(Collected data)
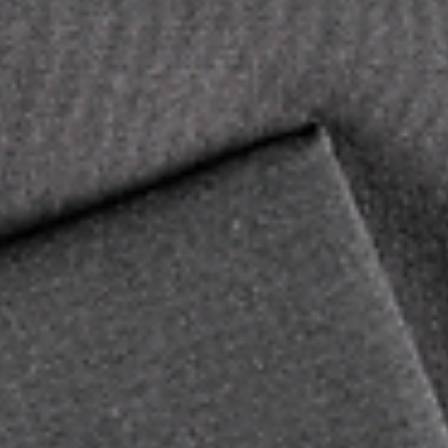
Academic Institutions: What's My School’s 4-
digit Institutional Score Report Recipient
Code?
Colleges and Universities: Locate Your 4-Digit Institutional Sc
Report Recipient Code We aim to provide you with the most...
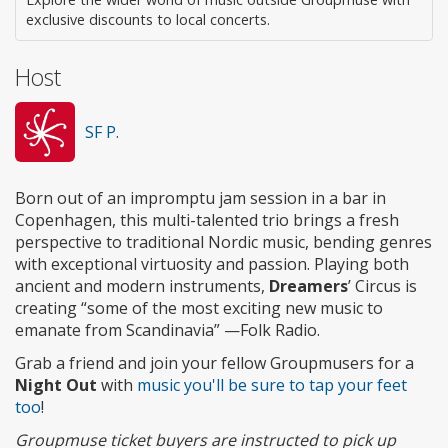
exclusive discounts to local concerts.
Host
SF P.
Born out of an impromptu jam session in a bar in
Copenhagen, this multi-talented trio brings a fresh
perspective to traditional Nordic music, bending genres
with exceptional virtuosity and passion. Playing both
ancient and modern instruments,
Dreamers
’ Circus is
creating “some of the most exciting new music to
emanate from Scandinavia” —Folk Radio.
Grab a friend and join your fellow Groupmusers for a
Night Out
with
music you'll be sure to tap your feet
too
!
Groupmuse ticket buyers are instructed to pick up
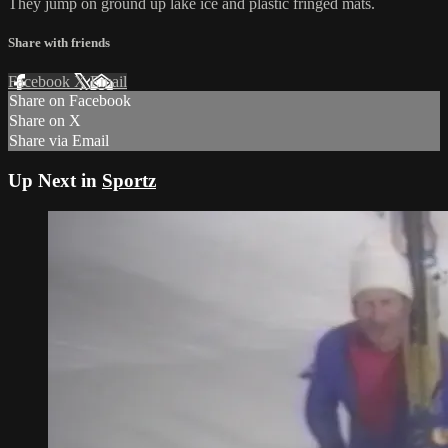
They jump on ground up lake ice and plastic fringed mats.
Share with friends
Facebook
X
Email
Share on Facebook
Share on X
Share via Email
Up Next in
Sportz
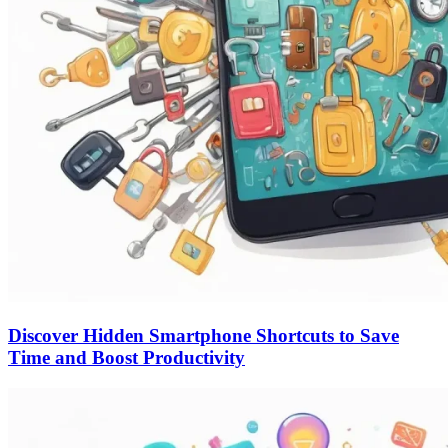
Discover Hidden Smartphone Shortcuts to Save
Time and Boost Productivity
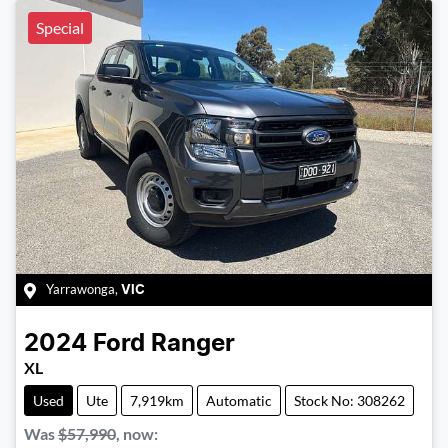
Special
Yarrawonga
,
VIC
2024
Ford
Ranger
XL
Used
Ute
7,919km
Automatic
Stock No: 308262
Was
$57,990
,
now
:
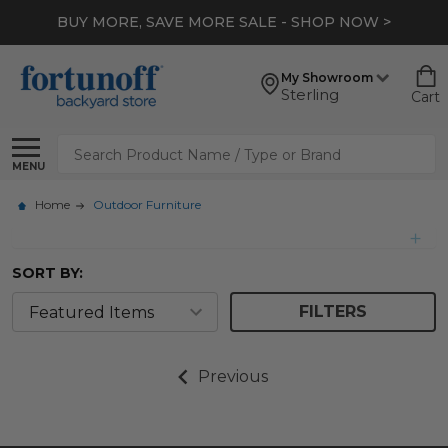
BUY MORE, SAVE MORE SALE - SHOP NOW >
My Showroom
Sterling
Cart
Search
MENU
Home
Outdoor Furniture
SORT BY:
FILTERS
Previous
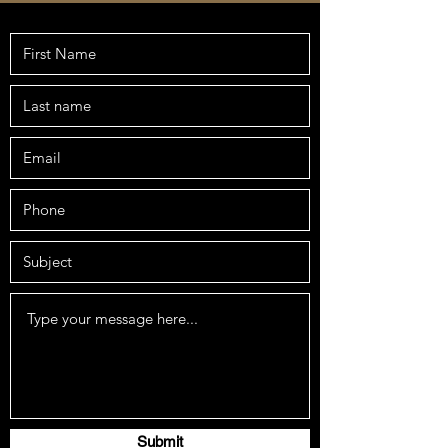
Submit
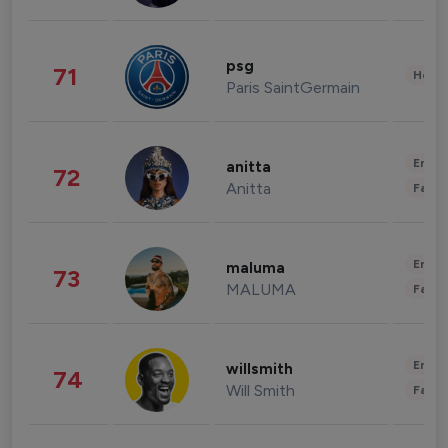
psg
71
Healt
Paris SaintGermain
Enter
anitta
72
Anitta
Fashi
Enter
maluma
73
MALUMA
Fashi
Enter
willsmith
74
Will Smith
Fashi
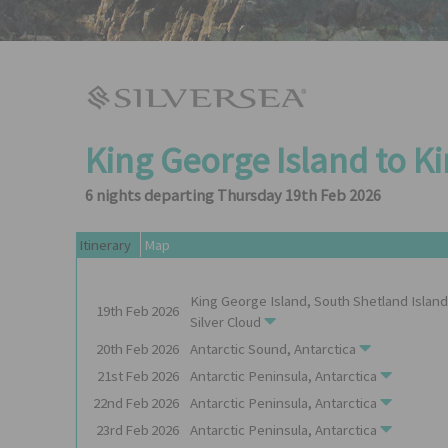
King George Island to K
6 nights departing Thursday 19th Feb 2026
Itinerary
Map
King George Island, South Shetland Island
19th
Feb
2026
Silver Cloud
20th
Feb
2026
Antarctic Sound, Antarctica
21st
Feb
2026
Antarctic Peninsula, Antarctica
22nd
Feb
2026
Antarctic Peninsula, Antarctica
23rd
Feb
2026
Antarctic Peninsula, Antarctica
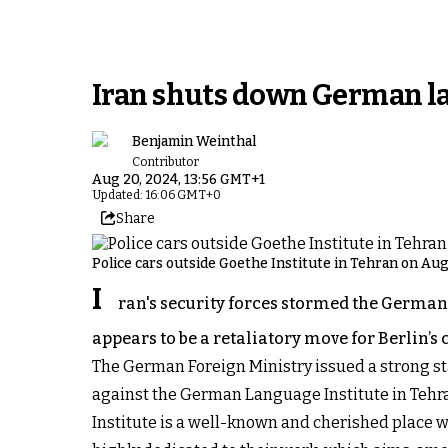
Iran shuts down German lan
Benjamin Weinthal
Contributor
Aug 20, 2024, 13:56 GMT+1
Updated: 16:06 GMT+0
Share
Police cars outside Goethe Institute in Tehran on Au
I
ran's security forces stormed the German
appears to be a retaliatory move for Berlin’
The German Foreign Ministry issued a strong st
against the German Language Institute in Tehra
Institute is a well-known and cherished place w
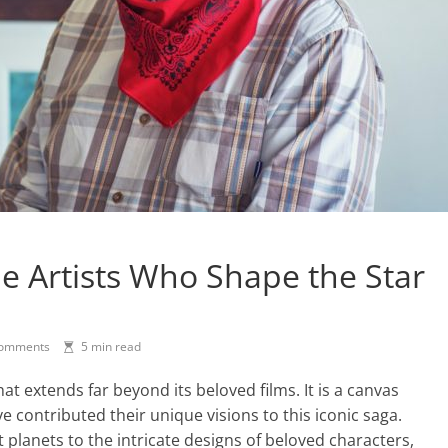
e Artists Who Shape the Star
omments
5 min read
at extends far beyond its beloved films. It is a canvas
e contributed their unique visions to this iconic saga.
 planets to the intricate designs of beloved characters,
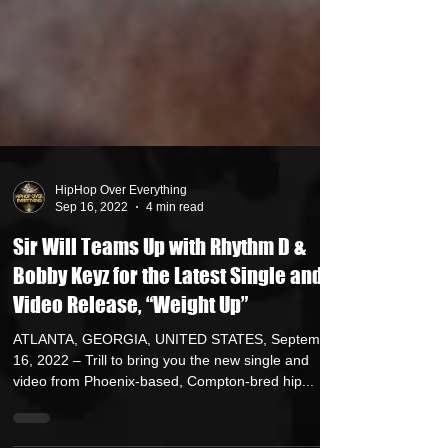
HipHop Over Everything
Sep 16, 2022
4 min read
Sir Will Teams Up with Rhythm D &
Bobby Keyz for the Latest Single and
Video Release, “Weight Up”
ATLANTA, GEORGIA, UNITED STATES, September
16, 2022 – Trill to bring you the new single and
video from Phoenix-based, Compton-bred hip...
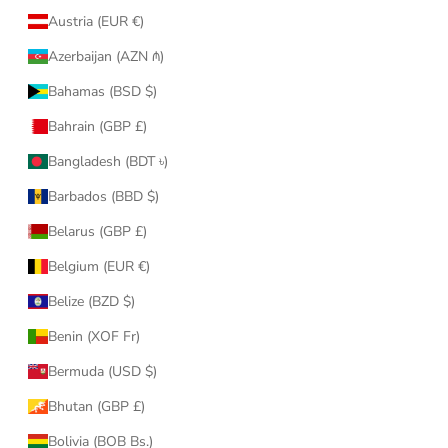
Austria (EUR €)
Azerbaijan (AZN ₼)
Bahamas (BSD $)
Bahrain (GBP £)
Bangladesh (BDT ৳)
Barbados (BBD $)
Belarus (GBP £)
Belgium (EUR €)
Belize (BZD $)
Benin (XOF Fr)
Bermuda (USD $)
Bhutan (GBP £)
Bolivia (BOB Bs.)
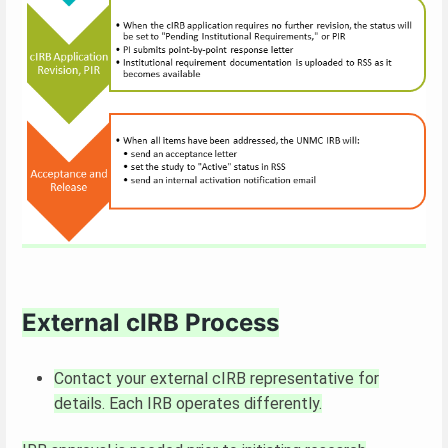
External cIRB Process
Contact your external cIRB representative for
details. Each IRB operates differently.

▸ Directions for this task:
The answer must repeat every record exactly, with all pictures left out.

▸ Your response:
Academic Institutions: What's My School’s 4-
digit Institutional Score Report Recipient
Code?
Colleges and Universities: Locate Your 4-Digit Institutional Sc
Report Recipient Code We aim to provide you with the most...
exclusive discounts to local concerts.
Host
SF P.
Born out of an impromptu jam session in a bar in
Copenhagen, this multi-talented trio brings a fresh
perspective to traditional Nordic music, bending genres
with exceptional virtuosity and passion. Playing both
ancient and modern instruments,
Dreamers
’ Circus is
creating “some of the most exciting new music to
emanate from Scandinavia” —Folk Radio.
Grab a friend and join your fellow Groupmusers for a
Night Out
with
music you'll be sure to tap your feet
too
!
Groupmuse ticket buyers are instructed to pick up
They jump on ground up lake ice and plastic fringed mats.
Share with friends
Facebook
X
Email
Share on Facebook
Share on X
Share via Email
Up Next in
Sportz
Discover Hidden Smartphone Shortcuts to Save
Time and Boost Productivity
Special
Yarrawonga
,
VIC
2024
Ford
Ranger
XL
Used
Ute
7,919km
Automatic
Stock No: 308262
Was
$57,990
,
now
:
BUY MORE, SAVE MORE SALE - SHOP NOW >
My Showroom
Sterling
Cart
Search
MENU
Home
Outdoor Furniture
SORT BY:
FILTERS
Previous
Submit
psg
71
Healt
Paris SaintGermain
Enter
anitta
72
Anitta
Fashi
Enter
maluma
73
MALUMA
Fashi
Enter
willsmith
74
Will Smith
Fashi
King George Island to K
6 nights departing Thursday 19th Feb 2026
Itinerary
Map
King George Island, South Shetland Island
19th
Feb
2026
Silver Cloud
20th
Feb
2026
Antarctic Sound, Antarctica
21st
Feb
2026
Antarctic Peninsula, Antarctica
22nd
Feb
2026
Antarctic Peninsula, Antarctica
23rd
Feb
2026
Antarctic Peninsula, Antarctica
Iran shuts down German lan
Benjamin Weinthal
Contributor
Aug 20, 2024, 13:56 GMT+1
Updated: 16:06 GMT+0
Share
Police cars outside Goethe Institute in Tehran on Au
I
ran's security forces stormed the German
appears to be a retaliatory move for Berlin’
The German Foreign Ministry issued a strong st
against the German Language Institute in Tehra
Institute is a well-known and cherished place w
e Artists Who Shape the Star
omments
5 min read
at extends far beyond its beloved films. It is a canvas
e contributed their unique visions to this iconic saga.
 planets to the intricate designs of beloved characters,
HipHop Over Everything
Sep 16, 2022
4 min read
Sir Will Teams Up with Rhythm D &
Bobby Keyz for the Latest Single and
Video Release, “Weight Up”
ATLANTA, GEORGIA, UNITED STATES, September
16, 2022 – Trill to bring you the new single and
video from Phoenix-based, Compton-bred hip...
Austria (EUR €)
Azerbaijan (AZN ₼)
Bahamas (BSD $)
Bahrain (GBP £)
Bangladesh (BDT ৳)
Barbados (BBD $)
Belarus (GBP £)
Belgium (EUR €)
Belize (BZD $)
Benin (XOF Fr)
Bermuda (USD $)
Bhutan (GBP £)
Bolivia (BOB Bs.)
External cIRB Process
Contact your external cIRB representative for
details. Each IRB operates differently.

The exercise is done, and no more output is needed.